SMB3 was the first game that I did not simply experience, but instead was able to, in many ways, make my own. Of course, like in the previous Mario games, there were secrets aplenty to be found (oh my gosh, did you guys know you can go BEHIND the level scenery?!), but there were also lots of side game opportunities. For example, upon beating a boss, it was absolutely crucial to catch the wand before it hit the ground (in conversation nowadays, I find this way of thinking was extremely common).

Whenever you finish a level, you hit a box that gives you a mushroom, flower, or star. Get three of the same in a row, and you are awarded with extra lives.

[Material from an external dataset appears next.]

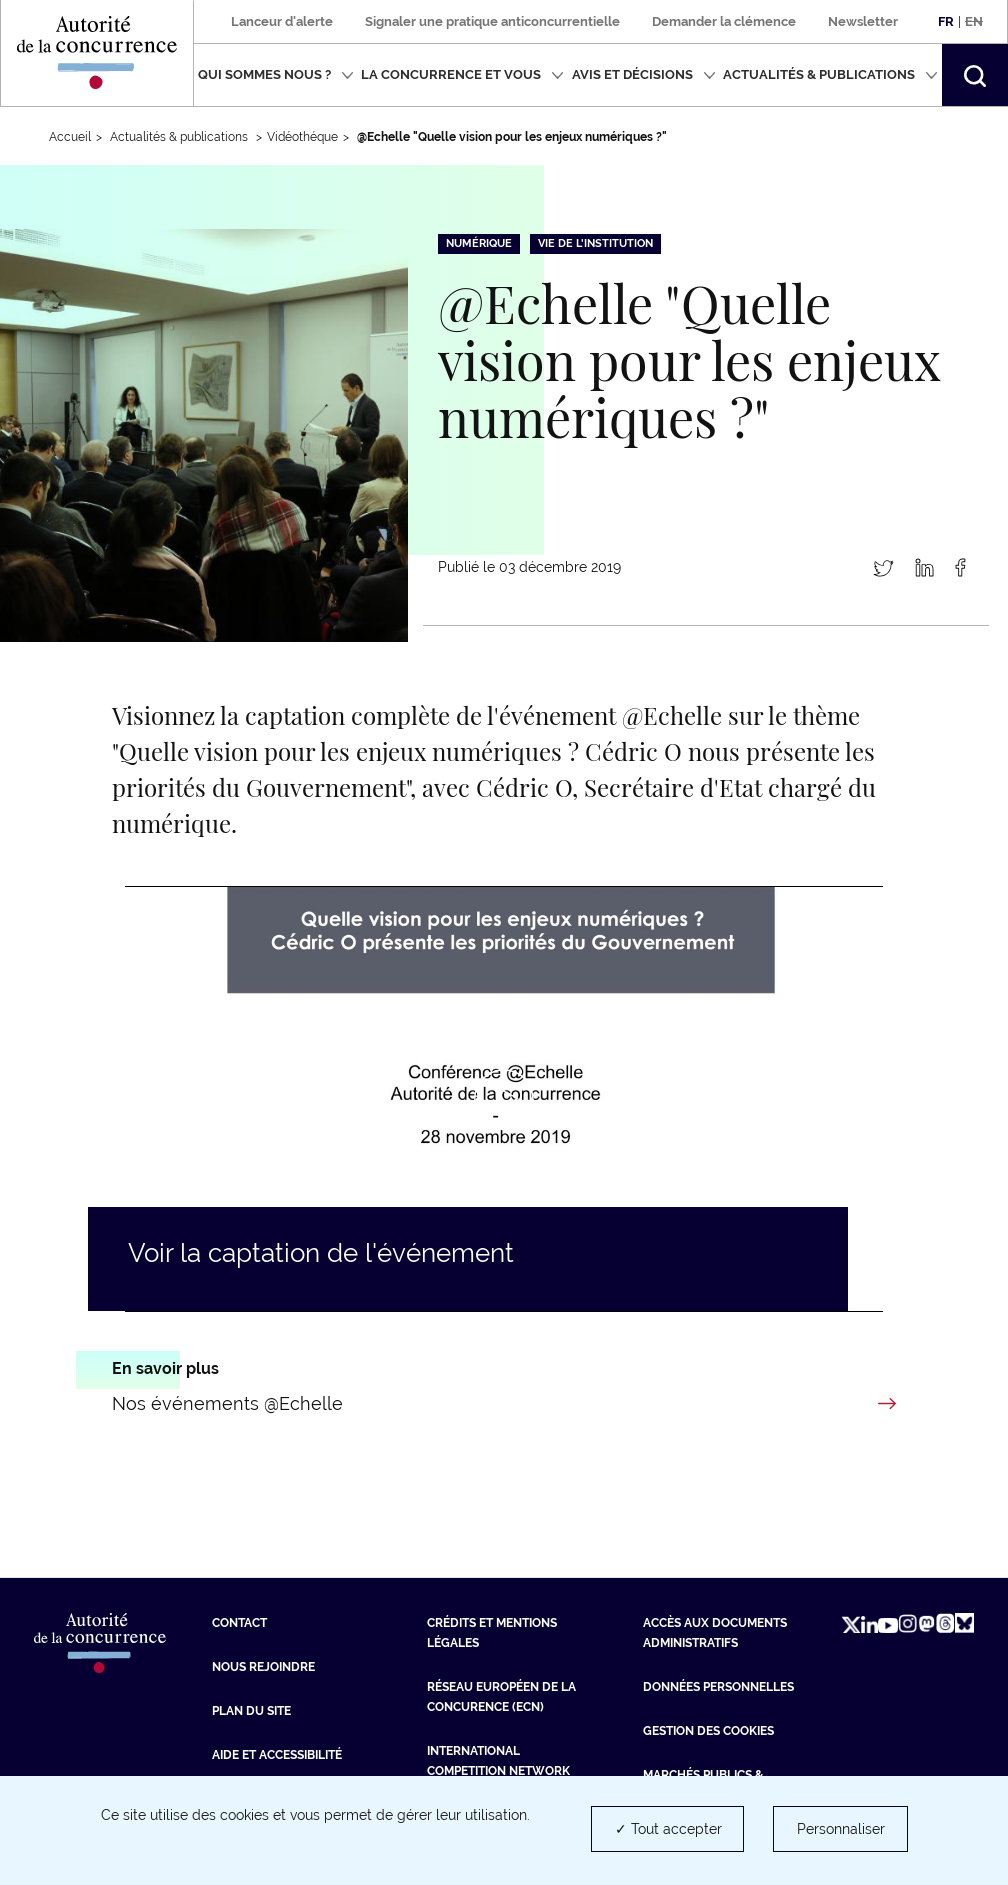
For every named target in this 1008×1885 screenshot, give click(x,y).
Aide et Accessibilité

I was obsessed with perfecting the timing, down to the millisecond, of getting a star every time.

And remember Toad’s houses that would appear every so often on the map?


Raise your hand if you can hear this image. Now raise your hand if you sang the text along with the music.

“Pick…a…box. Its…contents…will…help you…on…your…waa-aaay.”

No? None of you did that? You see, at our house, it was a ritual among myself and my sisters. We had to sing the whole text before picking a box, which helped ensure good luck when choosing.

And while we’re at it, remember how SMB3 let you store, like, a TON of items in the bottom panel?? Crazy, amirite?!


Beating SMB3 was a lofty goal that united my sisters and I. As children, we were only allowed 30 minutes of TV time per day, and SMB3 was the first thing that we ever decided was worth bending the rules for. It began with us deciding that our 30 minutes need not all happen concurrently. So if we each took 30 minutes of SMB3 time while the others just watched, surely that was within the letter of the law, right?

From there it progressed to stacking our time. The youngest sister would start off in World 1, where things were easiest. When her 30 minutes were up, she would tag in the middle sister to take over. Finally after her 30 minutes, it was my turn to be tagged in. Yet despite our joint efforts, we could never beat the game.


Our last ditch effort was to “donate” our time to each other. On certain days (a.k.a. days we wouldn’t be caught), my sisters would each give me their 30 minutes of TV time, meaning I had a full 90 minutes to try to beat SMB3 with them cheering me on. We used every warp and shortcut we knew of. Looking back on it, we were speedrunning before we even knew it was a thing.

But it just wasn’t enough. At nine years old, I simply didn’t have the skill to beat SMB3 in that amount of time, and part of me always felt that I let my sisters down. After all, they gave me their TV time, and what more precious gift is there?

However, I did eventually beat the game as an adult, and when I called my sisters to tell them of my accomplishment, I felt their pride and elation as strongly as if it was 1990 all over again, and they were sitting crosslegged beside me on the living room floor.

We finally did it, girls. We finally did it.